In our planning sessions, we broke down who was responsible for what and set a date for a QA bash toward the end of the week. We made migrating the views a priority and intentionally chose to defer fixing some bugs until then to prevent context switching.
The entire team swarmed on each release and had it fully complete before moving on. It was great for team morale and made progress really clear.
We kept PRs highly focused. Generally, we migrated a model’s entire folder in a single PR — index, show, new, edit. It reduced the repetitive overhead of creating new branches while keeping an area isolated. PRs split on gut feelings rather than science — if it felt too big, it got its own PR.
Since version 2 is your new codebase, take the opportunity to organize it as you see fit. Rename, move, or remove folders and partials. Rewriting every view is a good time for housecleaning, provided you keep track of what changed so you know you haven’t missed anything in the final sweep.
Expect framework conventions to emerge and change, so scope time to go back and consolidate them. There might be a couple ways to build sub-navigation, but your team’s favorite will surface during the project. Consolidation goes quickly and should be the last thing to do before considering a release done. We did it after fixing bugs from the QA bash, so it often became the last PR of the release.

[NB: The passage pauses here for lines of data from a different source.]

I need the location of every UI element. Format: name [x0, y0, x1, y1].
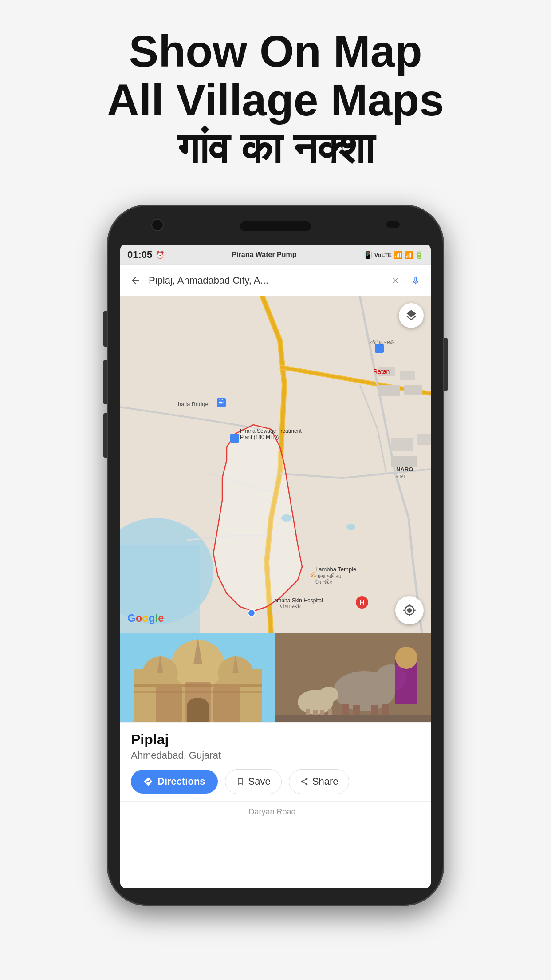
svg-rect-46	[187, 707, 209, 722]
bookmark-icon	[236, 777, 245, 786]
svg-point-60	[319, 687, 338, 703]
svg-rect-65	[276, 715, 431, 722]
sensor	[386, 221, 400, 228]
share-label: Share	[312, 776, 338, 787]
back-button[interactable]	[127, 273, 143, 288]
assistant-button[interactable]	[103, 413, 107, 458]
svg-text:NARO: NARO	[396, 466, 413, 473]
action-buttons: Directions Save Share	[131, 769, 420, 794]
svg-point-13	[346, 524, 355, 530]
svg-text:🏛: 🏛	[218, 399, 224, 406]
status-left: 01:05 ⏰	[127, 249, 165, 261]
app-title-line1: Show On Map	[35, 27, 516, 75]
svg-text:Plant (180 MLD): Plant (180 MLD)	[240, 434, 279, 440]
map-svg: halla Bridge 🏛 Pirana Sewage Treatment P…	[120, 296, 431, 633]
place-address: Ahmedabad, Gujarat	[131, 750, 420, 761]
photo-temple[interactable]	[120, 633, 276, 722]
phone-top	[107, 209, 444, 245]
photos-strip[interactable]	[120, 633, 431, 722]
svg-rect-9	[391, 438, 413, 451]
share-button[interactable]: Share	[289, 769, 350, 794]
svg-text:Lambha Skin Hospital: Lambha Skin Hospital	[271, 597, 323, 604]
directions-label: Directions	[157, 776, 205, 787]
svg-point-33	[248, 609, 255, 616]
wifi-icon: 📶	[394, 251, 402, 259]
svg-text:H: H	[360, 599, 364, 606]
map-area[interactable]: halla Bridge 🏛 Pirana Sewage Treatment P…	[120, 296, 431, 633]
search-bar: Piplaj, Ahmadabad City, A...	[120, 265, 431, 296]
power-button[interactable]	[444, 338, 448, 391]
share-icon	[300, 777, 309, 786]
search-input[interactable]: Piplaj, Ahmadabad City, A...	[149, 275, 383, 286]
mic-button[interactable]	[408, 273, 424, 288]
bottom-panel: Piplaj Ahmedabad, Gujarat Directions Sav…	[120, 722, 431, 801]
svg-text:લાંભા સ્કીન: લાંભા સ્કીન	[280, 604, 303, 609]
svg-text:દેવ મંદિર: દેવ મંદિર	[315, 579, 332, 585]
svg-rect-11	[391, 456, 417, 467]
status-time: 01:05	[127, 249, 152, 261]
svg-text:Pirana Sewage Treatment: Pirana Sewage Treatment	[240, 428, 302, 434]
place-name: Piplaj	[131, 731, 420, 748]
directions-icon	[143, 777, 153, 786]
phone-body: 01:05 ⏰ Pirana Water Pump 📳 VoLTE 📶 📶 🔋	[107, 205, 444, 906]
svg-rect-20	[375, 344, 384, 353]
svg-text:ॐ: ॐ	[310, 571, 315, 578]
svg-rect-48	[134, 691, 262, 693]
app-title-line2: All Village Maps	[35, 75, 516, 124]
svg-point-12	[281, 514, 292, 522]
svg-rect-47	[134, 684, 262, 687]
svg-text:લાંભા બળિયા: લાંભા બળિયા	[315, 573, 341, 579]
volume-up-button[interactable]	[103, 311, 107, 347]
photo-cow[interactable]	[276, 633, 431, 722]
svg-rect-17	[230, 434, 239, 443]
vibrate-icon: 📳	[364, 251, 373, 259]
svg-text:Ratan: Ratan	[373, 368, 390, 375]
location-button[interactable]	[395, 596, 424, 624]
battery-icon: 🔋	[415, 251, 424, 259]
svg-rect-8	[404, 385, 422, 395]
svg-text:નારો: નારો	[396, 474, 405, 479]
map-layers-button[interactable]	[399, 303, 424, 328]
volume-down-button[interactable]	[103, 360, 107, 404]
google-logo: Google	[127, 612, 164, 624]
svg-point-58	[395, 647, 417, 669]
svg-text:Lambha Temple: Lambha Temple	[315, 566, 356, 573]
phone-screen: 01:05 ⏰ Pirana Water Pump 📳 VoLTE 📶 📶 🔋	[120, 245, 431, 888]
status-right: 📳 VoLTE 📶 📶 🔋	[364, 251, 424, 259]
app-title-line3: गांव का नक्शा	[35, 124, 516, 174]
svg-text:કбाड़ मारकॅ: કбाड़ मारकॅ	[369, 340, 394, 345]
phone-wrapper: 01:05 ⏰ Pirana Water Pump 📳 VoLTE 📶 📶 🔋	[102, 191, 449, 919]
alarm-icon: ⏰	[156, 251, 165, 259]
status-center: Pirana Water Pump	[232, 251, 296, 259]
status-bar: 01:05 ⏰ Pirana Water Pump 📳 VoLTE 📶 📶 🔋	[120, 245, 431, 265]
earpiece	[240, 221, 311, 231]
front-camera	[151, 219, 164, 231]
volte-badge: VoLTE	[374, 252, 392, 258]
clear-button[interactable]	[388, 273, 402, 288]
svg-rect-7	[378, 385, 400, 396]
save-button[interactable]: Save	[225, 769, 282, 794]
svg-rect-10	[417, 434, 431, 445]
svg-text:halla Bridge: halla Bridge	[178, 401, 209, 407]
signal-icon: 📶	[404, 251, 413, 259]
svg-rect-6	[400, 371, 415, 380]
bottom-hint-text: Daryan Road...	[248, 807, 302, 817]
directions-button[interactable]: Directions	[131, 770, 218, 794]
header-section: Show On Map All Village Maps गांव का नक्…	[0, 0, 551, 191]
bottom-bar: Daryan Road...	[120, 801, 431, 822]
save-label: Save	[248, 776, 271, 787]
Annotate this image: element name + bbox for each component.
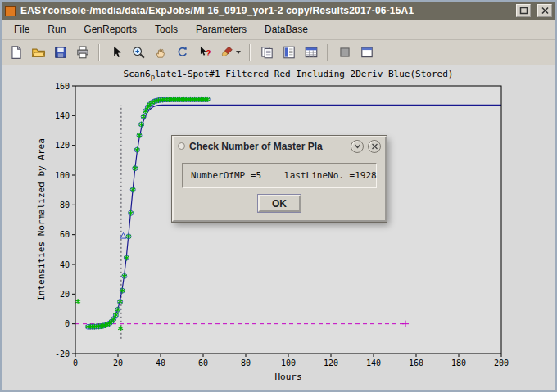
y-tick-label: 160 <box>55 82 70 91</box>
menu-parameters[interactable]: Parameters <box>187 21 256 38</box>
x-tick-label: 100 <box>281 358 296 367</box>
y-tick-label: 140 <box>55 111 70 120</box>
document-view-icon <box>282 45 297 60</box>
print-icon <box>75 45 90 60</box>
close-icon <box>370 142 379 151</box>
chevron-down-icon <box>353 142 362 151</box>
x-tick-label: 160 <box>409 358 423 367</box>
dialog-title: Check Number of Master Pla <box>189 141 346 152</box>
open-folder-icon <box>31 45 46 60</box>
svg-text:?: ? <box>206 49 211 58</box>
y-tick-label: 80 <box>60 201 70 210</box>
chart-title: Scan6plate1-Spot#1 Filtered Red Includin… <box>124 69 454 81</box>
report-button[interactable] <box>256 43 277 63</box>
zoom-in-icon <box>131 45 146 60</box>
table-grid-button[interactable] <box>301 43 321 63</box>
last-line-no-value: lastLineNo. =1928 <box>284 170 377 181</box>
y-tick-label: 0 <box>65 319 70 328</box>
chart-figure[interactable]: 020406080100120140160180200-200204060801… <box>2 65 555 392</box>
help-cursor-icon: ? <box>197 45 212 60</box>
y-axis-label: Intensities Normalized by Area <box>36 138 47 301</box>
brush-button[interactable] <box>216 43 243 63</box>
menu-database[interactable]: DataBase <box>256 21 317 38</box>
pan-hand-button[interactable] <box>150 43 170 63</box>
close-icon <box>541 7 550 15</box>
stop-button[interactable] <box>334 43 355 63</box>
help-cursor-button[interactable]: ? <box>194 43 215 63</box>
maximize-button[interactable] <box>516 4 531 17</box>
dialog-info-panel: NumberOfMP =5 lastLineNo. =1928 <box>182 163 377 188</box>
dialog-body: NumberOfMP =5 lastLineNo. =1928 OK <box>174 155 385 220</box>
ok-button[interactable]: OK <box>258 195 301 212</box>
x-tick-label: 200 <box>494 358 509 367</box>
window-layout-icon <box>360 45 374 60</box>
x-tick-label: 60 <box>198 358 208 367</box>
open-folder-button[interactable] <box>28 43 48 63</box>
select-cursor-icon <box>109 45 124 60</box>
save-button[interactable] <box>50 43 70 63</box>
toolbar-separator <box>327 44 328 61</box>
x-tick-label: 120 <box>324 358 338 367</box>
app-icon <box>5 6 16 16</box>
y-tick-label: 40 <box>60 260 70 269</box>
report-icon <box>260 45 274 60</box>
print-button[interactable] <box>72 43 93 63</box>
brush-icon <box>220 45 234 60</box>
x-axis-label: Hours <box>274 372 301 382</box>
x-tick-label: 40 <box>156 358 165 367</box>
maximize-icon <box>519 7 528 15</box>
menu-genreports[interactable]: GenReports <box>75 21 146 38</box>
app-window: EASYconsole-/media/data/ExpJobs/MI 16_09… <box>0 0 557 392</box>
y-tick-label: 100 <box>55 171 70 180</box>
save-icon <box>53 45 68 60</box>
stop-icon <box>337 45 352 60</box>
dialog-icon <box>178 142 185 150</box>
window-layout-button[interactable] <box>356 43 377 63</box>
x-tick-label: 180 <box>451 358 466 367</box>
table-grid-icon <box>304 45 319 60</box>
dropdown-arrow-icon <box>236 51 241 54</box>
dialog-titlebar[interactable]: Check Number of Master Pla <box>174 137 385 155</box>
dialog-close-button[interactable] <box>368 140 381 153</box>
menu-file[interactable]: File <box>5 21 38 38</box>
x-tick-label: 140 <box>366 358 381 367</box>
x-tick-label: 80 <box>241 358 251 367</box>
window-title: EASYconsole-/media/data/ExpJobs/MI 16_09… <box>20 5 509 16</box>
y-tick-label: 60 <box>60 230 70 239</box>
new-file-icon <box>9 45 24 60</box>
new-file-button[interactable] <box>6 43 26 63</box>
refresh-button[interactable] <box>172 43 192 63</box>
menu-tools[interactable]: Tools <box>146 21 187 38</box>
toolbar: ? <box>2 40 555 65</box>
y-tick-label: 20 <box>60 290 70 299</box>
chart[interactable]: 020406080100120140160180200-200204060801… <box>2 65 555 390</box>
y-tick-label: -20 <box>55 349 70 358</box>
pan-hand-icon <box>153 45 168 60</box>
y-tick-label: 120 <box>55 141 70 150</box>
toolbar-separator <box>249 44 251 61</box>
close-button[interactable] <box>537 4 552 17</box>
x-tick-label: 20 <box>113 358 123 367</box>
dialog-collapse-button[interactable] <box>351 140 364 153</box>
toolbar-separator <box>98 44 100 61</box>
select-cursor-button[interactable] <box>106 43 126 63</box>
menu-bar: FileRunGenReportsToolsParametersDataBase <box>2 20 555 40</box>
refresh-icon <box>175 45 190 60</box>
x-tick-label: 0 <box>73 358 78 367</box>
window-titlebar[interactable]: EASYconsole-/media/data/ExpJobs/MI 16_09… <box>2 2 555 20</box>
number-of-mp-value: NumberOfMP =5 <box>191 170 261 181</box>
zoom-in-button[interactable] <box>128 43 148 63</box>
menu-run[interactable]: Run <box>38 21 75 38</box>
document-view-button[interactable] <box>278 43 299 63</box>
dialog-check-number-of-master-plates: Check Number of Master Pla NumberOfMP =5… <box>172 136 387 222</box>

And finally, once you’ve completed the entire migration, remove your old views and tooling. This should be the inverse of your setup.
I’ve upgraded UI frameworks several times in my career and have found these processes to be the most effective for getting the job done. Upgrading piecemeal works, but you never really get that new, fresh feeling because the work in progress is so long-lived. In contrast, the version 2 approach means the project can fully wrap up. And there’s no better feeling than when a project is done done.